In its strategy for 2022 – 2026, IFIC notes that personalized (or person-centered) integrated care is usually defined by the problems it aims to solve, which are fragmentation of care and an under-resourced, medically oriented primary care (IFIC, 2021). IFIC recognizes a continuum of definitions, and suggests care systems adopt a definition that meets the needs of the community (IFIC, 2021). However, from research as well as clinical practical perspective, we believe a general, or universal definition of integrated care is useful, or even necessary. Therefore, with our research we aim to present ingredients for a definition of personalized integrated care, as a step towards a general definition.
Approach: We performed a Systematic Concept Analysis using Rodgers’ seven-stage evolutionary methodology (Rodgers, 1989), combined with the practical implications proposed by Foley & Davies (2017). In our search strategy, we used the narrow search rule (IFIC, 2022) next to the Mesh-terms on Integrated Care and Person-Centered Care (Pubmed, 2022) and search terms based on an existing concept analysis on person-centered care (Morgan & Yoder, 2012). Included papers were analyzed using content analysis in Altas.ti focusing on the four categories of Rodgers.

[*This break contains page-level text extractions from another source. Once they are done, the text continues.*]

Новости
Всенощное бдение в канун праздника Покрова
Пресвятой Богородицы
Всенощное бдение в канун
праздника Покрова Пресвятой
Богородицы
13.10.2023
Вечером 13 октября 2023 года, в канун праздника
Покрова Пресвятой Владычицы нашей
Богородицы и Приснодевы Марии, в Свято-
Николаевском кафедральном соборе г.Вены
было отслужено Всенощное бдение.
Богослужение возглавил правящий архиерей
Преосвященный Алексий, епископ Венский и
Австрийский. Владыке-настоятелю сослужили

We used Artificial Intelligence (AI), in Miro (OpenAI, 2023), to perform primary thematic analysis on the extracted data. Next, thematic analysis was performed manually, through identifying themes in the data per category, followed by identification of overarching themes. In synthesis, the AI-generated definition was evaluated using the manual extracted themes.
We engaged with practitioners, researchers and policymakers during conferences and projects, to set the scope. Our target-audience consists of service-users, professionals, researchers, policymakers in personalized integrated care.

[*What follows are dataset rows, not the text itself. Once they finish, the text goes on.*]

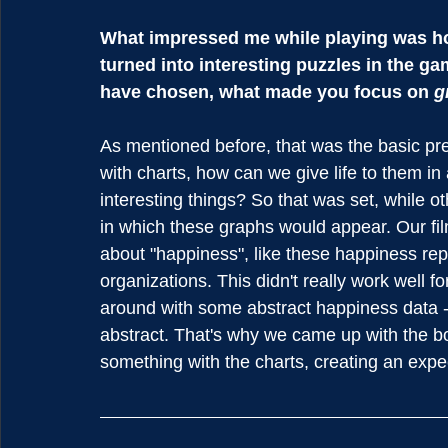
What impressed me while playing was how
turned into interesting puzzles in the g
have chosen, what made you focus on 
g
As mentioned before, that was the basic pr
with charts, how can we give life to them i
interesting things? So that was set, while oth
in which these graphs would appear. Our fil
about "happiness", like these happiness re
organizations. This didn't really work well fo
around with some abstract happiness data - 
abstract. That's why we came up with the bo
something with the charts, creating an expec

Results: After application of in- and exclusion criteria, our search in the databases CINAHL, PsychINFO, Pubmed, Medline, Academic Search Premier, Business Source Premier, Psychology and Behavioral Sciences Collection and Cochrane Library, resulted in a realm of 65 papers.
The AI-analysis resulted in a definition of personalized integrated care. Manual thematic analysis resulted in a wide array of themes of personalized integrated care in the four categories of Rodgers. We expected to see an evolution over time of the concept, but this seems less clear-cut than anticipated. The majority of included studies are from the last decade.
Implications: The application of AI was helpful to start data-extraction, but did not result in a suitable definition. Further thematic analysis by the researchers was needed to ensure the quality of data-extraction and results.
Next steps: We will present and discuss our findings with the participants of ICIC25 who form our target audience. This will help to finetune our findings, and add in the development of a clear, balanced definition, which in turn can inform practice, research and policy.